Alaska

6/3: Checking Out Glacier Bay

We woke up to another nice day – slightly overcast and cloudy, but the calm water and the stunning views made us appreciate why Glacier Bay is so special.

As I was stumbling out for early morning coffee, a nice gentlemen told me to look across to the shore – “Oh, it’s a bear!”

 

How’s that for a good start to the day?  We watched the bear for a while as it scoped out breakfast, perhaps smelling the aroma of fresh bacon.

 

After our morning brown bear, and some coffee, it was time to take a closer look at the views from the ship, as we had some time before our skiff tour.

 

After breakfast – a buffet similar to those served on the Wilderness Discoverer – we suited up for our Skiff Tour.  We were fortunate – Ranger Fay was going with us, and Jen was our skipper (Jen was the ship’s Bosun, and made a point to learn people’s names and always greeted us with a smile).

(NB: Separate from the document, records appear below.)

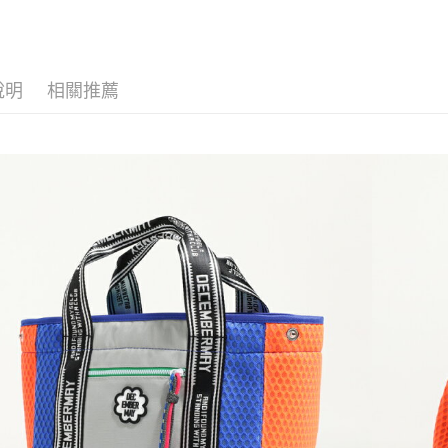
運送方式
全家取貨
說明
相關推薦
每筆NT$6
付款後全
每筆NT$6
7-11取貨
每筆NT$6
付款後7-1
每筆NT$6
宅配
每筆NT$6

Our Skiff Tour started at 9:30am;  the first thing you have to do is get hooked up into your PFD. These are kept in a storage cabinet on deck, and each person grabs one before heading off in the small boats. Colorful boots are optional. We saw waterfalls, glacier views, and a few eagles once we were out on the water. .  Having Ranger Fay with our group was a plus, because she could tell us more about Glacier Bay.

 

A look at the Grand Pacific Glacier – it is yellow since it has lots of dirt mixed in as the ice has moved forward.  This Glacier sits on the Canadian border:

 

The wake from our small boat made interesting patterns in the water as we skimmed along (note- several galleries follow, but the photos should be large enough so you can skip opening the gallery if you prefer – I know it can be annoying waiting for the galleries to load) :

 

We had a closer look at Reid Glacier, near where we are anchored.  Reid Glacier is about 3⁄4 mile wide, 150 feet high, 10 to 30 feet deep at the waterline and over 10 miles long.  Both the eastern third and western third of the glacier is now grounded and basically terrestrial. Only the central area with its deep blue ice is affected by high tides when calving may occur. Water here is about 30 feet deep next to the ice face. (from the NPS Publication on glaciers in Glacier Bay)

 

Back on board before lunch, it was time to watch the kayaks in action. If you liked kayaking, this had to be a wonderful place to experience it. One group said they saw Orcas fairly close.

 

Lou decided to work on his photos before lunch – at least that’s what he said he was doing; seems he sneaked in a nap:

 

This gave me the perfect opportunity to verify something; “Yep, just what I thought, he is of the genus Grumpy Bear”  *smile* (he did not find the humor in this when he woke up as I was taking a picture of his foot):

 

It was lunchtime, and a good opportunity to review the menu for the day.  Today’s lunch of chili and corn bread was perfect after a somewhat chilly outing on the water. This is our kind of lunch.